The COVID-19 outbreak has taken a major chunk out of the advertising market, with sales plummeting in April.
How the economy — buffeted by soaring unemployment — recovers and marketers' sense for the timing of its rebound will not only shape ad sales in the months ahead, but for the upfront market for the 2020-21 TV season, speakers said in the latest episode of "MediaTalk," an S&P Global Market Intelligence podcast.
Jon Steinlauf, chief U.S. advertising sales officer at Discovery Inc., which saw ad sales decline 20% year over year in April, said it is a "fragile quarter," with week-to-week fluctuations of money coming in and out of the marketplace. Discovery's overall expectation: Sales will improve in both May and June to some extent.
Since the pandemic ushered in sheltering-in-home mandates, Steinlauf said six to seven of the top 12 categories, which represent 80% of the company’s U.S. ad business, have been stable, three are split and three others are completely shut down. "That's not terrible," he said.
Ad spending by companies in the tech, telco, financial, streaming services, home-improvement and household cleaning sectors, as well as various food segments and essential retailers, including grocery stores, Home Depot, Walmart and Petco, has remained good, according to Steinlauf.

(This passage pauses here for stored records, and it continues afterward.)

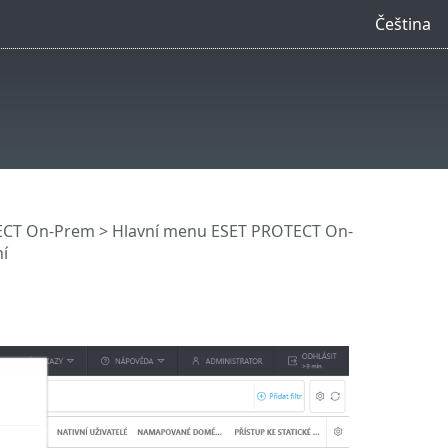
Čeština
ECT On-Prem
>
Hlavní menu ESET PROTECT On-
í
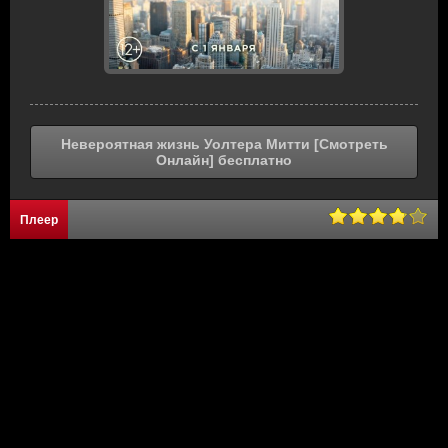
Невероятная жизнь Уолтера Митти [Смотреть
Онлайн] бесплатно
Плеер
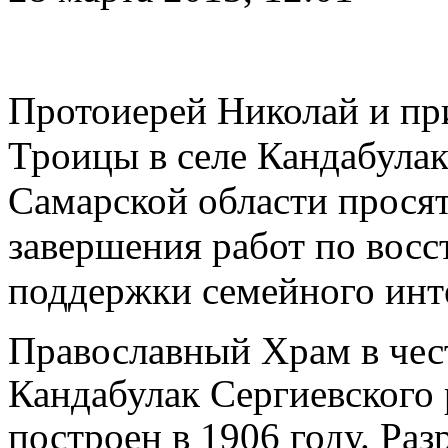
Протоиерей Николай и пр
Троицы в селе Кандабулак
Самарской области прося
завершения работ по вос
поддержки семейного инт
Православный Храм в чес
Кандабулак Сергиевского
построен в 1906 году. Ра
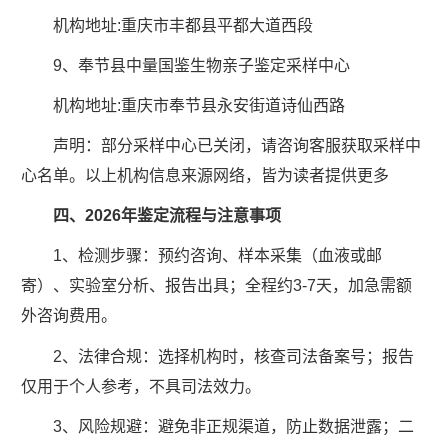
机构地址:重庆市丰都县平都大道西段
9、奉节县中量国鉴生物亲子鉴定采样中心
机构地址:重庆市奉节县永安街道诗仙西路
声明：部分采样中心已关闭，请咨询客服获取采样中
心名单。以上机构信息来源网络，皆为读者提供更多
四、2026年鉴定流程与注意事项
1、检测步骤：预约咨询、样本采集（血液或邮
寄）、实验室分析、报告出具；全程约3-7天，加急需额
外咨询费用。
2、法律合规：选择机构时，核查司法备案号；报告
仅用于个人参考，不具司法效力。
3、风险规避：避免非正规渠道，防止数据泄露；二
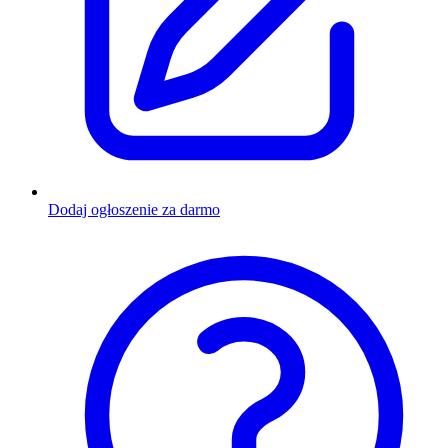
Dodaj ogłoszenie za darmo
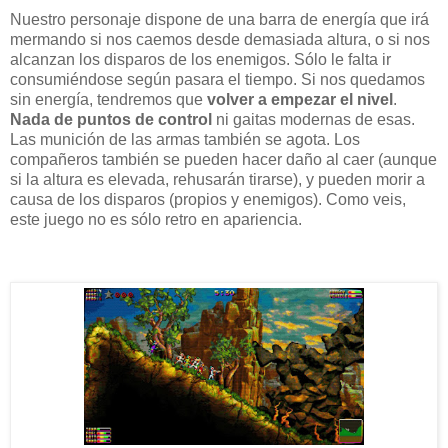
Nuestro personaje dispone de una barra de energía que irá
mermando si nos caemos desde demasiada altura, o si nos
alcanzan los disparos de los enemigos. Sólo le falta ir
consumiéndose según pasara el tiempo. Si nos quedamos
sin energía, tendremos que
volver a empezar el nivel
.
Nada de puntos de control
ni gaitas modernas de esas.
Las munición de las armas también se agota. Los
compañeros también se pueden hacer daño al caer (aunque
si la altura es elevada, rehusarán tirarse), y pueden morir a
causa de los disparos (propios y enemigos). Como veis,
este juego no es sólo retro en apariencia.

In addition to tough times for tourism, films, retail and restaurants, there have been reports of cancellations from companies like General Mills, Domino's and Pepsico. Scott Robson, an analyst at Kagan, a research unit within S&P Global Market Intelligence, said it was surprising to hear such companies have "pulled back as people are still eating and drinking, some more than they were before the crisis started. But I think those will bounce back."
He pointed to the fast-food category as doing well, and that streaming services like Warner Media LLC's HBO Max and NBCUniversal Media LLC's ad-supported Peacock "have provided some fresh ad revenue."
Conversely, he said the absence of sports has been a big blow to the gambling websites that were expected to spend a lot on ads, as legal sports betting has been approved by an increasing number of states.
The sports market and attendant advertising have been particularly hard hit by the pandemic. CBS (US) and Turner Sports coverage of 2020 March Madness college basketball tournament was canceled by COVID-19 just days before its scheduled tipoff.
“That was when everybody was just in shock, and nobody was really talking about re-spending March money,” said Steinlauf. Now, he said ESPN (US) and Warner Media's TNT (US) are missing out — unless there is a hard court reboot — on an estimated $1 billion in combined ad revenues from the NBA playoffs.
But the biggest casualty of the pandemic is the Tokyo Olympics, which have been rescheduled to next summer.
"NBCUniversal was expected to bring in about $1.2 billion in ad revenue for the Olympics, which is obviously going to be a big blow to the overall market," said Robson, who is interested in how the programmer will creatively fill in those hours, especially with Peacock taking flight. “I think other media companies will be able to see advertising declines lessen during that two-week period.”
Steinlauf said 20% to 30% of those dollars will return to the marketplace because "you have advertisers who want to launch campaigns, launch movies, and they want to go back to something more normal than what we've seen lately."
Under normal circumstances, the upfront — the period in which content providers look to sell linear and digital schedules to ad agencies and their clients ahead of the upcoming TV season — would be poised for its key transactional period, as most commitments are made from late May into July.
Robson believes that with much uncertainty in the market and with pilot season on hold, there’s likely to be a bigger push for scatter, with marketers securing schedules much closer to programming's air date, as more companies hold off on making budget commitments.
He also foresees scatter, which traditionally carry significantly higher costs, and upfront pricing converging. Given the market dynamics, he said there is increased potential for the adoption of new currencies and monetization against audiences, rather than the traditional method of transacting against dayparts and broader demos.
"That's something that has been needed in the industry for a while now, and maybe this might be a push to get that happen," he said.